I've basically drunk all of my stammtisch challange...have only about 5 pints of it left in the keg...

I had originally hoped to get some entrants from interstate, but if there aren't any, then by all means, drop off your bottle to someone that will be there on judging day (that is if you can't make it on judging day). Location will be either Kurralta Park or Marleston.

When is judging day you ask? Well, that depends on the judges, being Jayse, Boston and (maybe kieren if he doesn't enter). Mike and QB, were you both still keen on judging? I'm thinking of Friday the 17th or Saturday the 18th for judging...how does that sound for you lot?

Cheers
Phil


----------



## Effect (3/12/10)

speedie said:


> good luck drgoldenale 007
> speedie B)



You going to enter the next challenge speedie?


----------



## Hatchy (3/12/10)

I doubt his mum would let him. He's clearly got some homework to catch up on before he's allowed out to play.


----------



## earle (3/12/10)

speedie said:


> good luck drgoldenale 007
> speedie B)



To fill in the gaps, this comment by speedie is a derogatory one intended to convey speedie's beleif the dr smurto is a one-ale wonder.

Is anyone aware of a recipe posted by speedie that has met with any acclaim let alone widespread?


----------



## jbirbeck (3/12/10)

earle said:


> To fill in the gaps, this comment by speedie is a derogatory one intended to convey speedie's beleif the dr smurto is a one-ale wonder.
> 
> Is anyone aware of a recipe posted by speedie that has met with any acclaim let alone widespread?



Captain Aggot must have missed a few of the other well thought out recipes and well made beers...must be in too much of a hurry to notice.

I tasted my Irish and had some concerns about potential Acetaldehyde but it was a bit young and lacked any...well flavour. Such is the nature of an Irish red though


----------



## Frank (3/12/10)

Phillip said:


> I've basically drunk all of my stammtisch challange...have only about 5 pints of it left in the keg...
> 
> I had originally hoped to get some entrants from interstate, but if there aren't any, then by all means, drop off your bottle to someone that will be there on judging day (that is if you can't make it on judging day). Location will be either Kurralta Park or Marleston.
> 
> ...



Friday 17th is best for me.


----------



## Kieren (3/12/10)

DrSmurto said:


> Kieran - how long has it been in the bottle?

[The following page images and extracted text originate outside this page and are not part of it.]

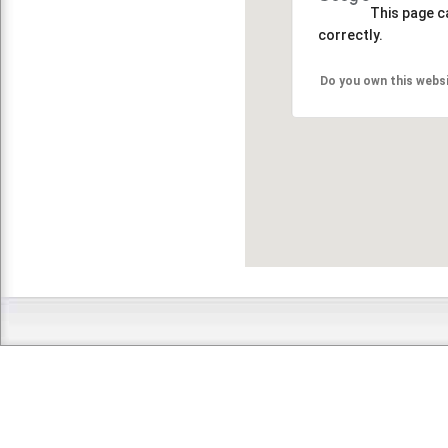
This page c
correctly.
Do you own this webs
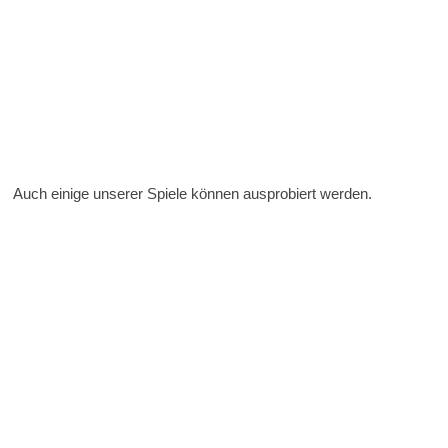
Auch einige unserer Spiele können ausprobiert werden.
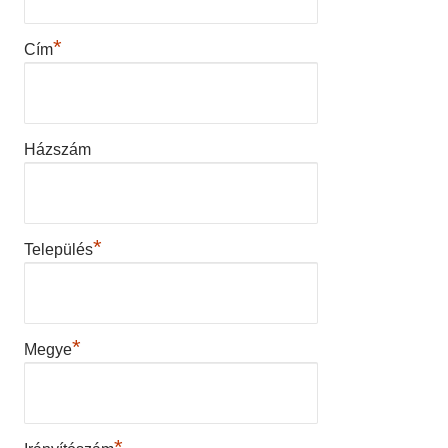
*
Cím
Házszám
*
Település
*
Megye
*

Been in the bottle now for 3 weeks. To try and squeeze this into my brew schedule I had brew without my usual ferment temp control. I can enter it if people want to taste a beer fermented way too warm but I think we all know what that tastes like. I have a couple of bottles in Adelaide, I will crack one tonight when I come down and see how it is going.




Phillip said:


> When is judging day you ask? Well, that depends on the judges, being Jayse, Boston and (maybe kieren if he doesn't enter). Mike and QB, were you both still keen on judging? I'm thinking of Friday the 17th or Saturday the 18th for judging...how does that sound for you lot?
> 
> Cheers
> Phil



I don't mind judging but I have no experience what so ever, apart from drinking beer :blink: . I will be down that weekend - saturday would suit me better but could do Friday.


----------



## Hatchy (3/12/10)

I spoke to Phil earlier & it looks like we'll be judging at my place at Marleston on the 17th. Kick off about 7 would work well for me.


----------



## ~MikE (3/12/10)

Phillip said:


> Mike and QB, were you both still keen on judging?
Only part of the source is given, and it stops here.